The problem with whole life insurance is that many of these policies are scheduled to mature when the insured reaches age 100. This can leave the policyholder (and their heirs) with nothing, despite decades of paying into the policy.
A common solution to this problem is the addition of a Maturity Extension Rider, which allows the policyholder to extend their coverage past the natural life expectancy for their age group. However, these riders must be elected years in advance and typically cost extra. This is why it’s important to understand your policy’s maturity date before it reaches that point.
Death Benefits
The death benefit is the payout your beneficiaries will receive if you die during the term of your life insurance policy. This is the main reason why people buy life insurance, to provide financial security for their loved ones in case of their death. It’s important to carefully consider who you want to name as your beneficiaries and review them periodically, especially after major life events like getting married or having a child.
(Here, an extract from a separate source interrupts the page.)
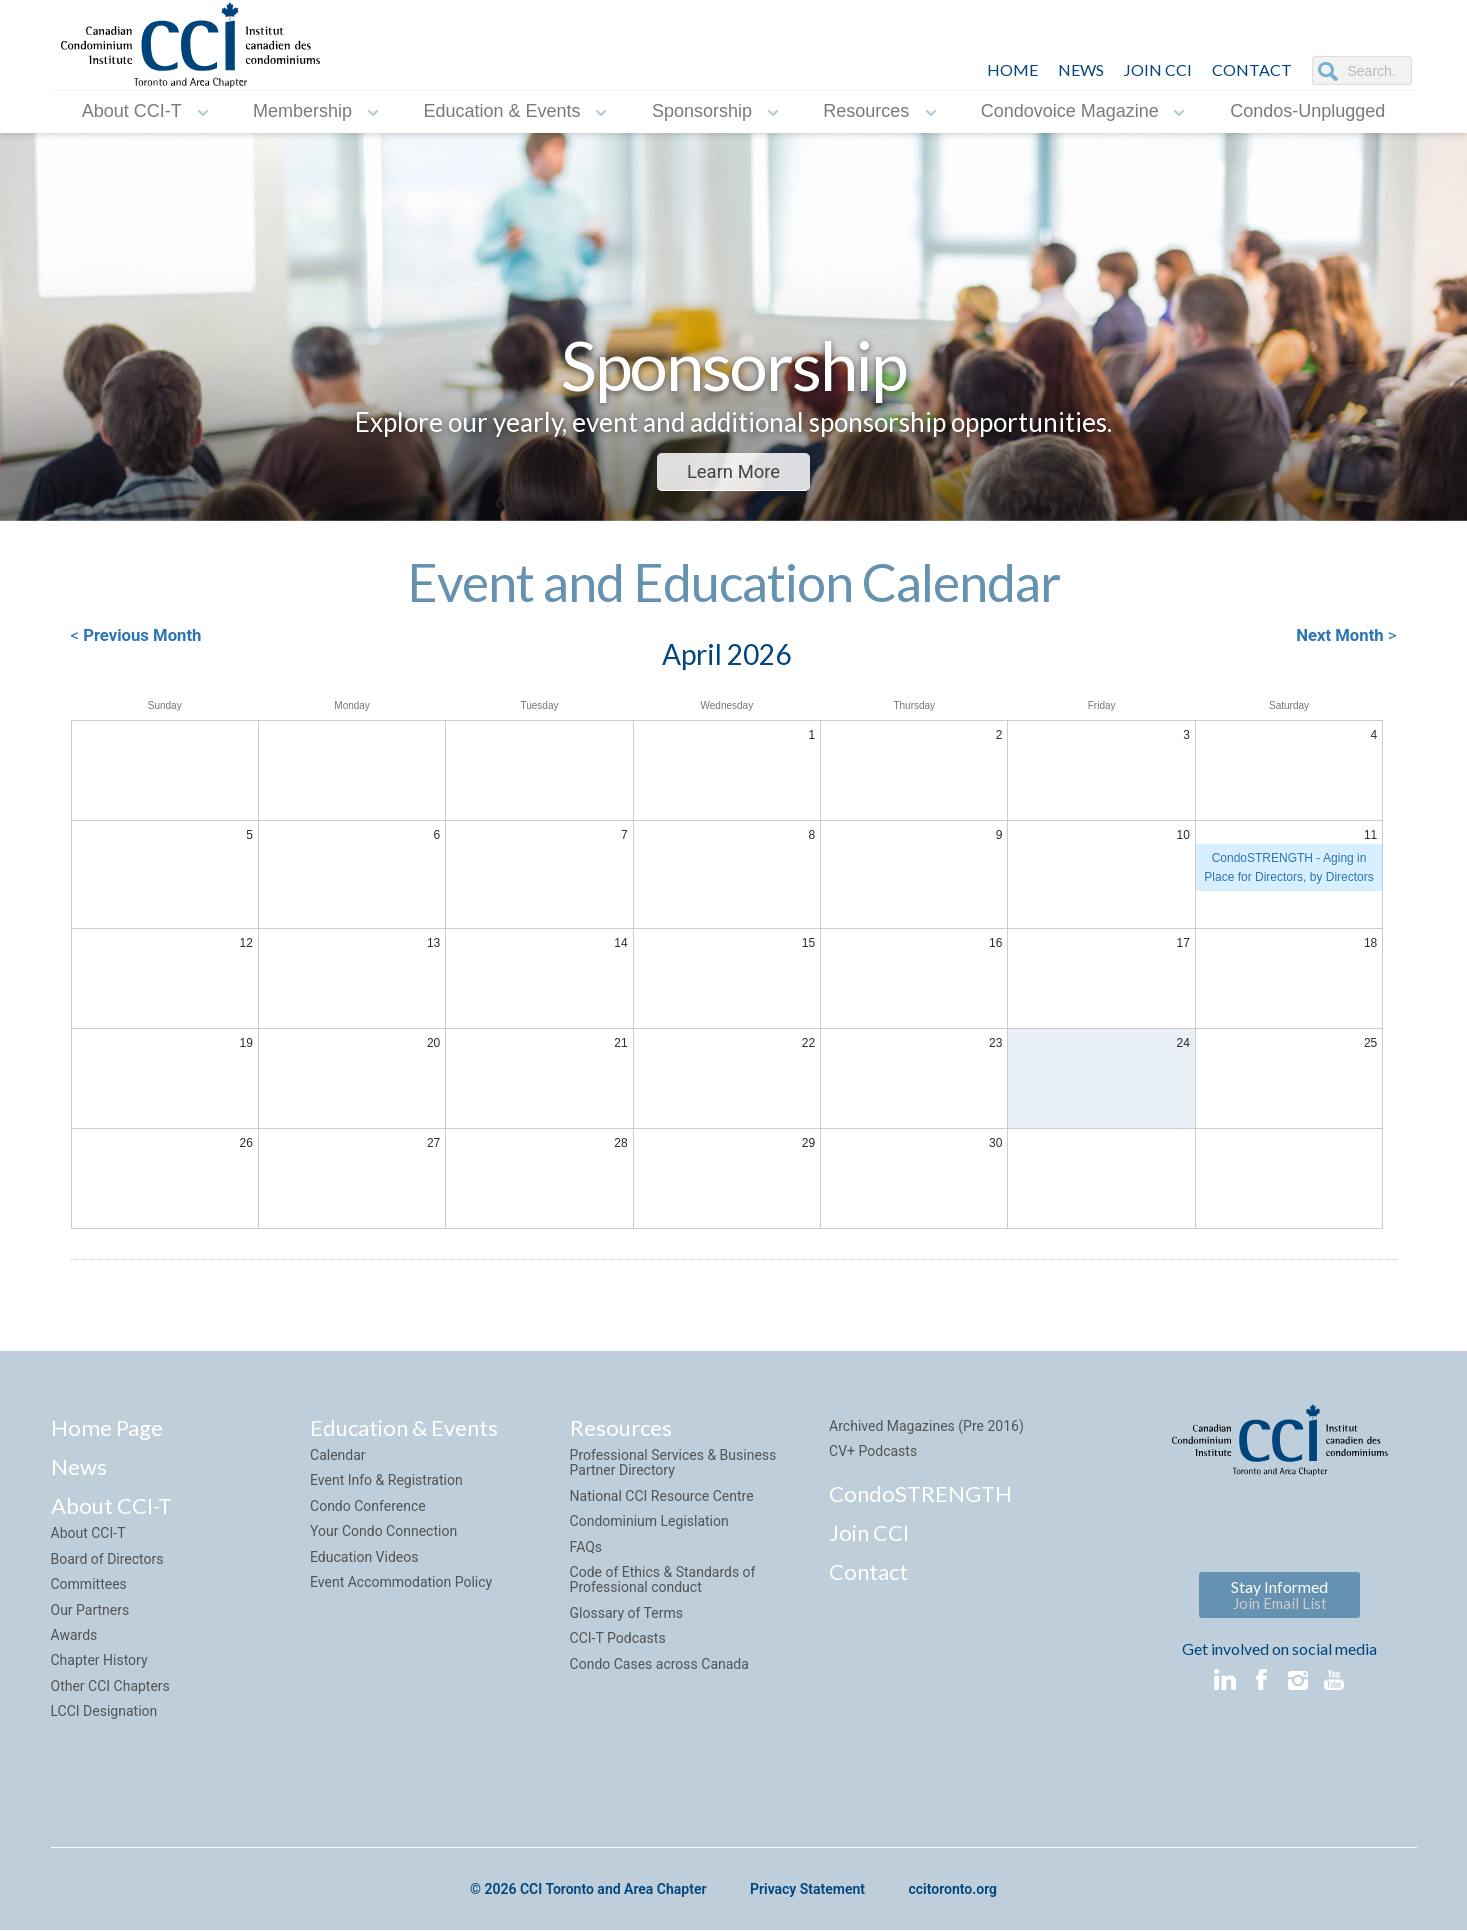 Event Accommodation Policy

The most common way for a beneficiary to receive the death benefit is in a lump sum. This is usually paid by check or deposited directly into their bank account electronically. Beneficiaries also have the option to choose a lifetime annuity, which will pay them regular installments until the death benefit is depleted or their life ends. This option can be a good choice for beneficiaries who may need income from their life insurance beyond the lump-sum payment.
Alternatively, beneficiaries can choose to leave the death benefit with the insurer in a retained asset account and receive interest payments on it, similar to an investment account. This option can be useful for beneficiaries who need income from their life insurance beyond the lump-sum payout, but want to avoid taxes.
If the death benefit is left to a non-spouse beneficiary or to a charity, it’s a good idea to set up a trust so that the proceeds aren’t subject to estate taxes or the need to go through probate. This will also help keep the death benefits away from the control of unintended beneficiaries, such as creditors or other family members.
The size of your death benefit depends on the amount you chose for the policy and the type of life insurance you bought. Some policies have a fixed death benefit, while others allow you to increase it for an additional cost.
Taxes
Most of the time, beneficiaries don’t have to pay taxes on life insurance proceeds. But there are some situations where they might have to. For example, if they receive a lump sum death benefit that was earned after a period of interest accumulation (rather than immediately upon the policyholder’s death), they might have to pay taxes on the interest that has accumulated.
Some whole life policies include a portion of each premium that goes into a cash value account, which grows over the course of the policy. The insurer may also provide a cash value loan to the policyholder. Cash withdrawals from a life insurance policy are generally tax-free, as long as the amount you take out doesn’t exceed your cumulative premium payments. But if you borrow against your cash value and don’t repay it, the balance will be taxed.
If your employer pays the premiums for your group life insurance policy, you might be paying taxes on those premiums. If the policy is worth more than $50,000 and your employer subsidizes some or all of it, the IRS might consider it part of your compensation.
If you want to change the owner of your life insurance policy, you will need to fill out a transfer of ownership form and call your insurer for an assignment of premium form. This is a complex issue, so it’s best to consult a licensed financial professional or tax advisor before you do so. You’ll receive a 1099-R form when you incur a taxable event, like a surrender or lapse of the policy, and a 1099-INT when you get taxable income, such as dividends or interest on death claims.